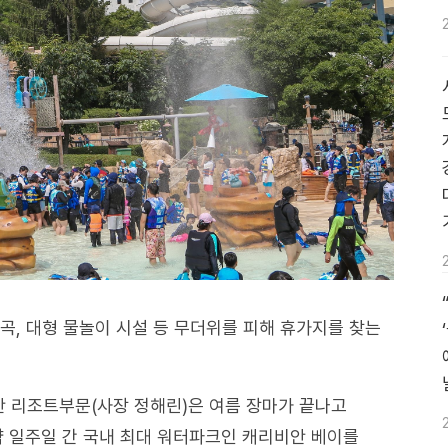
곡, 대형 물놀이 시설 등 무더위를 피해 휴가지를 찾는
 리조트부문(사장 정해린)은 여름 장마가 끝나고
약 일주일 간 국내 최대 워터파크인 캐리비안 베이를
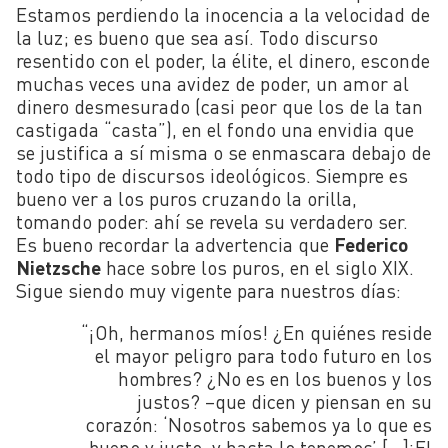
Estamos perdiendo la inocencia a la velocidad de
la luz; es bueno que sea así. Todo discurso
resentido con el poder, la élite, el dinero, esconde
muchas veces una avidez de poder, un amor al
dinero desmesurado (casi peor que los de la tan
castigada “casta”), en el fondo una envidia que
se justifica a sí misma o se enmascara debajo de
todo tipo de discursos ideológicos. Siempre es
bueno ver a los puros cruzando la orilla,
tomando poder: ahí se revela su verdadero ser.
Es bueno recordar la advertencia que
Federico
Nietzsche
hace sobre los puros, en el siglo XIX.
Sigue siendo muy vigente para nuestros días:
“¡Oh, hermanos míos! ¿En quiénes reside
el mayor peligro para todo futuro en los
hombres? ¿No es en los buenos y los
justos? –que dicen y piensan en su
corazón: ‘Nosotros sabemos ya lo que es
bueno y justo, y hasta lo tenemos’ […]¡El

###

§ **Task item**
Search the data above for the string "puros" and report each line that holds it.

§ **Result of the task**
bueno ver a los puros cruzando la orilla,
hace sobre los puros, en el siglo XIX.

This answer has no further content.